As notebooks, pens, and binders accumulate on the kitchen counter, I know that summer is ending. The tremendous output of blog writing that I hope to accomplish is going out to sea like many of my other fantasies – only to return in some other form like sand. Reading other writer (& photographer’s) blogs has been a priority this summer – I tend to follow those of commentors and some from the Mothers in Medicine commentors, too. The serendipitous journey reading these other blogs takes me is often thematic and never dull. The posts. The pictures. The links. And the links to other links. Despite my efforts to duplicate these trips (I’m not dropping acid here, just caffeine), each one is unique. That’s how I found http://sarahely8989.blogspot.com/ and http://ryanstudio.blogspot.com . I’m inspired and motivated to write better, more entertaining posts.

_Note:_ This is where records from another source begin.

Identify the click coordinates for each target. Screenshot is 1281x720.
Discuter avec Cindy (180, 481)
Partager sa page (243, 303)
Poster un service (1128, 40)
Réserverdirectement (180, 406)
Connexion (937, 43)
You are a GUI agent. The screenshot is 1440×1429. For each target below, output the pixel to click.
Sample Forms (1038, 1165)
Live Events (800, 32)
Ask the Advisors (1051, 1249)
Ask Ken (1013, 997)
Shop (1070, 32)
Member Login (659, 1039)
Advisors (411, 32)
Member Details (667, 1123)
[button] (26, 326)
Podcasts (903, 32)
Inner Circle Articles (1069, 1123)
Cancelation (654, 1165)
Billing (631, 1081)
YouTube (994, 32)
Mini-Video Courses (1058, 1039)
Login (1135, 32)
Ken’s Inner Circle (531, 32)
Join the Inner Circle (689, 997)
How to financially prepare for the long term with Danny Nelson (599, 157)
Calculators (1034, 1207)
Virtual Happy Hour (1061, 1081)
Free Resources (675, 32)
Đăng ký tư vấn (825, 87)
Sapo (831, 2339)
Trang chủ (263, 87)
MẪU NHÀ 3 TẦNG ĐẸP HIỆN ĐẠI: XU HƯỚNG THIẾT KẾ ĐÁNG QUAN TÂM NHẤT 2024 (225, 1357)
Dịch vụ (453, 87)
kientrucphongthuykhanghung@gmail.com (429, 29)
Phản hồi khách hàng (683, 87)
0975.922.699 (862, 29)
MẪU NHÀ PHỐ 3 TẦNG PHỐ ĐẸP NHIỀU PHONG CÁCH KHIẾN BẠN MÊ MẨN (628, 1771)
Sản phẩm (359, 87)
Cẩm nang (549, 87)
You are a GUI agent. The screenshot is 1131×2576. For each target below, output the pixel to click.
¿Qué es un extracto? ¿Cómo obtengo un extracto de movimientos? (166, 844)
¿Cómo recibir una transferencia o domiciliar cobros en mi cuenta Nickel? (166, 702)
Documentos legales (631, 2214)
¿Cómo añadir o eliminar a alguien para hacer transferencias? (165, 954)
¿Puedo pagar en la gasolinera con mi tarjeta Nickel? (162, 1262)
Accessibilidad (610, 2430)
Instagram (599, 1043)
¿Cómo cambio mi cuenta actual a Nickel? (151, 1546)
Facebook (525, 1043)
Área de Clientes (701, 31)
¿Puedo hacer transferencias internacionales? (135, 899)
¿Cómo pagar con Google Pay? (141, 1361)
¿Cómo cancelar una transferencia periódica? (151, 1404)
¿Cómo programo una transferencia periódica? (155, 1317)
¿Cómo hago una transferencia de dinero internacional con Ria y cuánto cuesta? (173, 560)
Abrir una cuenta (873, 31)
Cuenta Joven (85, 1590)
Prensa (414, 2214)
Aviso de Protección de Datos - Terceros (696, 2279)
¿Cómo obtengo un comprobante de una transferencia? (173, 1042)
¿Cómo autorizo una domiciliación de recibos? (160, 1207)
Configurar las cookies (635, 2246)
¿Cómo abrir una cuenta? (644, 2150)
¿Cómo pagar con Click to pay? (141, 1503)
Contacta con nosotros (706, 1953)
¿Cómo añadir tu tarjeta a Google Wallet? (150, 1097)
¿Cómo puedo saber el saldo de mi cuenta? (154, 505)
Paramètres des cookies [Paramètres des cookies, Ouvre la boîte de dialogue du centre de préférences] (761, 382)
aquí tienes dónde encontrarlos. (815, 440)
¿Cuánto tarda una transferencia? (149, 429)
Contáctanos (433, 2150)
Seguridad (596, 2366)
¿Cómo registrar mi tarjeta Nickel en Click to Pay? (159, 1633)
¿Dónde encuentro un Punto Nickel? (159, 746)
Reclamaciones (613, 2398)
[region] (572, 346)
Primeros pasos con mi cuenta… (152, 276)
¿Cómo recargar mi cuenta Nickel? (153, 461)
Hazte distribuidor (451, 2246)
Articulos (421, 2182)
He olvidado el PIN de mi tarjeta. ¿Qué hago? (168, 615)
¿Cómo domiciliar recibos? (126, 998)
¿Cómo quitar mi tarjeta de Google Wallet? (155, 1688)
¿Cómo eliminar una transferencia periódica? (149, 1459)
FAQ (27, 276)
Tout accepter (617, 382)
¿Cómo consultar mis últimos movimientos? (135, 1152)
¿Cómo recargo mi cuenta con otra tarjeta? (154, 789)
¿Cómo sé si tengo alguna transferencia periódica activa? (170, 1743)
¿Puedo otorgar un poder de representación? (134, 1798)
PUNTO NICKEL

Most of the blogs I follow are related to motherhood, medicine, and the occasional pop culture or creative spirit. Healthcare has had a rough summer – in the blogworld and beyond. I have a difficult time following the ups and downs of reform knowing the various proposals are all still a work in progress. The changes feel very personal, and they are. Healthcare is my bread and butter (no truffles or foie gras in pediatrics), and I am territorial about my livelihood. The fervor about reform as seen in the recent town hall meetings surprises me, though, but I welcome the American passion for something I am as passionate about. I’m disheartened by the lack of tort reform and unifying voice of my profession.
Most days I just stick my head in the sand and muster on. It’s an easy survival mechanism when I have 2 newborns in the hospital nursery, 2-3 weight checks of new borns who have gone home in the office, 5-10 check-ups of various aged patients, and a handful of ailments. Yesterday I had a patient with rapid onset abdominal pain that I thought had appendicitis (thankfully she did not). That’s the thing about us physicians: we have many opinions, and little time to express them – our thoughts often come across as a rant: http://drjshousecalls.blogspot.com/2009/02/on-non-profits-in-asheboro-north.html I see this weekly in the 300+ emails/ week I get from a pediatric listserv I belong to, as well as, the posts and comments from physicians in other specialties on the web. Through all of this, a recent post in those 300+ email/ week struck a cord with me. It was titled “Why I love my job…”. The post is still getting comments from my fellow pediatricians. I plan to use it as a springboard for a project on my blog.
Beginning September 1, I’m going to post a month’s worth of daily reasons why I still love my profession. Some may be short. Others may be corny. I apologize in advance for that. Good things happen in medicine every day. Some are monumental like saving someone’s life, and others are more mundane like changing a poopy diaper – but still important because that act involves caring for another human being. I’d like to share some of the good things that come my way on the job as a pediatrician each day for a month. Medicine needs a positive spin.